Sayfalar; hayatımın bir parçası, içimi rahatlıkla dökebildiğim sonsuzluk, hayatın içindeki en iyi dinleyici. Hiç bitmeyen, ben anlattıkça dinleyen. Soru sormadan, sözümü kesmeden, sıkılmadan, usanmadan dinleyen. Ben ne dersem diyeyim, ne düşünürsem düşüneyim; bana katılan, beni destekleyen tek dostum “Sayfalar…”

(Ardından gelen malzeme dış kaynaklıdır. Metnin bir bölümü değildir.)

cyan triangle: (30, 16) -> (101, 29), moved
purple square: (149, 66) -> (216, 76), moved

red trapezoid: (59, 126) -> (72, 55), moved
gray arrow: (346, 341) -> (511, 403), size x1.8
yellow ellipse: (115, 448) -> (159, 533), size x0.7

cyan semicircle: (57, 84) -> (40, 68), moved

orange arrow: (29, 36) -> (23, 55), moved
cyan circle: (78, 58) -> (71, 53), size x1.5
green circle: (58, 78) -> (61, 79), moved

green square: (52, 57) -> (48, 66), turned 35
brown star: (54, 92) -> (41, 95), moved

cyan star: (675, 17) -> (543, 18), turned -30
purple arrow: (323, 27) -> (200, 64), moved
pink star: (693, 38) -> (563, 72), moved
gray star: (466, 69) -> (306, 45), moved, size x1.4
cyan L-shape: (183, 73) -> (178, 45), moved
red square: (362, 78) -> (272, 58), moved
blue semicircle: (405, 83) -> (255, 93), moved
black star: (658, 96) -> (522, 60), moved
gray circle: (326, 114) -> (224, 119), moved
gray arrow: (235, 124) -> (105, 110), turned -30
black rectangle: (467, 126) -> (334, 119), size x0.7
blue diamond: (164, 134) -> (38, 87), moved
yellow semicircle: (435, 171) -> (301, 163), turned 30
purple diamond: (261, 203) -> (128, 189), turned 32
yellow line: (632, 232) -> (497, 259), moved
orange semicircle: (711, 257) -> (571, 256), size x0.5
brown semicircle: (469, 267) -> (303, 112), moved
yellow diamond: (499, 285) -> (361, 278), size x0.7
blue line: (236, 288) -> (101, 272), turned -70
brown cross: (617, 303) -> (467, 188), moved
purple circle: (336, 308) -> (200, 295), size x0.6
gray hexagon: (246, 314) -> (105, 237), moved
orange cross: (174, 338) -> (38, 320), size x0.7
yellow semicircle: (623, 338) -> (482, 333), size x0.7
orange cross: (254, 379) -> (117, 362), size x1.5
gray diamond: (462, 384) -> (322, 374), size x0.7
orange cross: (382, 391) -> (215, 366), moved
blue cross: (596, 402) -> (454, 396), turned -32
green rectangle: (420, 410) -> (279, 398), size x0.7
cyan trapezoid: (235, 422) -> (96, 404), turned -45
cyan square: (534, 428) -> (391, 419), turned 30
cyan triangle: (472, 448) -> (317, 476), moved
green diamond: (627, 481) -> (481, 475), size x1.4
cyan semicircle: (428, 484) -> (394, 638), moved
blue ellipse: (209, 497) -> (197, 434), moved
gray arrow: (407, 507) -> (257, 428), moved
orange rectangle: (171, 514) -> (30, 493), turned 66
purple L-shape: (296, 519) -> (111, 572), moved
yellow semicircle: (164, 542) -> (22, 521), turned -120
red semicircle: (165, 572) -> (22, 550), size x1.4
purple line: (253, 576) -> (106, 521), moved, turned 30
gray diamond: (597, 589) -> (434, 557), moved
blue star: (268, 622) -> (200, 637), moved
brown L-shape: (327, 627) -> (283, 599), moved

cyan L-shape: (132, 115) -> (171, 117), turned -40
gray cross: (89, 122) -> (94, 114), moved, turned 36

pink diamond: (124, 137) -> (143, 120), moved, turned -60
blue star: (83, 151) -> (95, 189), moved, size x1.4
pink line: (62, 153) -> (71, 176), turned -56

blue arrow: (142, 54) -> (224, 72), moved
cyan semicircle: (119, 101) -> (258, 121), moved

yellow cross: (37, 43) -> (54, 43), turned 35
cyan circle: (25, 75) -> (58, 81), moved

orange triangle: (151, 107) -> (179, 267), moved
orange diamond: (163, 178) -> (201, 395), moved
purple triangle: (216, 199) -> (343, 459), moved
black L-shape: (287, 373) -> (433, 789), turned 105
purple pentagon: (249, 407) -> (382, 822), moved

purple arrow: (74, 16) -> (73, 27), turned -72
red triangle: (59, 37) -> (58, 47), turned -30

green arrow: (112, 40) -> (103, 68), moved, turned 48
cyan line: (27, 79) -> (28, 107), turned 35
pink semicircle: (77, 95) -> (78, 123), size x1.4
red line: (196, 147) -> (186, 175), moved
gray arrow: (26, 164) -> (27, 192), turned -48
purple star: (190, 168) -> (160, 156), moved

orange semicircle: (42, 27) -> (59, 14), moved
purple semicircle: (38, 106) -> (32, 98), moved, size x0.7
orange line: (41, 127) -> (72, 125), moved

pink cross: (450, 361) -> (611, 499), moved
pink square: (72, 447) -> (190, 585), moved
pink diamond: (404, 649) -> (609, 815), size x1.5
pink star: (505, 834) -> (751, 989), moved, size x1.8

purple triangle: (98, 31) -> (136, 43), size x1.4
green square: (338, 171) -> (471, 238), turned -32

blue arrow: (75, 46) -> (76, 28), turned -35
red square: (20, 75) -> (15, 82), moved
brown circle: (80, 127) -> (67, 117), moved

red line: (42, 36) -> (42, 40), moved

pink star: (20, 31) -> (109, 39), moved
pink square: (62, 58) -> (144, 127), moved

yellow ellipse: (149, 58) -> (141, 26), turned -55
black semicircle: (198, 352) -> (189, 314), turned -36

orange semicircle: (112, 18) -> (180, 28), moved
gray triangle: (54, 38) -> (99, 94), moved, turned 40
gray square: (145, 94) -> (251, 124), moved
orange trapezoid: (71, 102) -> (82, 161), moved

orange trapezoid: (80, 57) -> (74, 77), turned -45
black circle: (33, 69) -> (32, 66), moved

Ne zaman canım sıkılsa biri ile konuşup rahatlamak istesem beyaz, temiz bir sayfa başlar beni dinlemeye. Saatlerce susar ve sadece dinler. Yanımda olur, sıkılmış canımı ferahlatır. Ruhumun derinliklerinden iliklerime kadar hissettirir bana o duyguyu. Hasta olduğunuzda verilen ilaç gibidir sayfalar. Kendinizi ona bırakmanız yeterli olacaktır. Siz sadece anlatın o sizi her zaman dinler.
Dinleyici olmak anlatıcı olmaktan daha zordur. Kimse kimsenin derdini, tasasını, acısını hatta mutluluğunu bile saatlerce dinleyemez; bıkar. Ama sayfalar öyle değil; yazana yazma, anlatana anlatma demez. Sadece dinler.
Belki de defterleri sevmemin en büyük nedeni budur. Rengârenk defterler; sarı, beyaz, kırmızı, mavi… Ama içi beyaz olanından, anlattığında sana umutla yaklaşanından… Her ne kadar sesi çıkmasa da sorularına yanıt vereninden, seni destekleyen ve her zaman her şeye gülümseyebileninden…
Bazen derdine derman, bazen gözyaşına mendil, bazen ise çaresizliğine umut olur sayfalar… İçini birine dökmek istediğin zaman nefesler tükendiğinde her şey başucunda bulunan defterin kapağını açman ile başlar. Masanın üzerinde bulunan kalemlikten bir kalem çıkarırsın ve temiz bir sayfanın üzerine başlarsın yazmaya. Yazdıkça yazası gelir insanın, anlattıkça anlatası… Bağımlılık yapar yazmak, bir başladın mı bırakamazsın. Ne kaleminin mürekkebinin bitmesi seni durdurabilir ne de defterinin sayfasının bitmesi. Hemen kalemlikten yeni bir kalem alıp başka bir deftere yazmaya devam edersin. Tıpkı bir arkadaşına, dostuna yaşadığın olayı anlatırcasına içini bir heyecan kaplar. Yazarken şekilden şekle girersin. Yeri geldiğinde kahkahalara boğulur yeri geldiğinde gözyaşlarına hâkim olamazsın.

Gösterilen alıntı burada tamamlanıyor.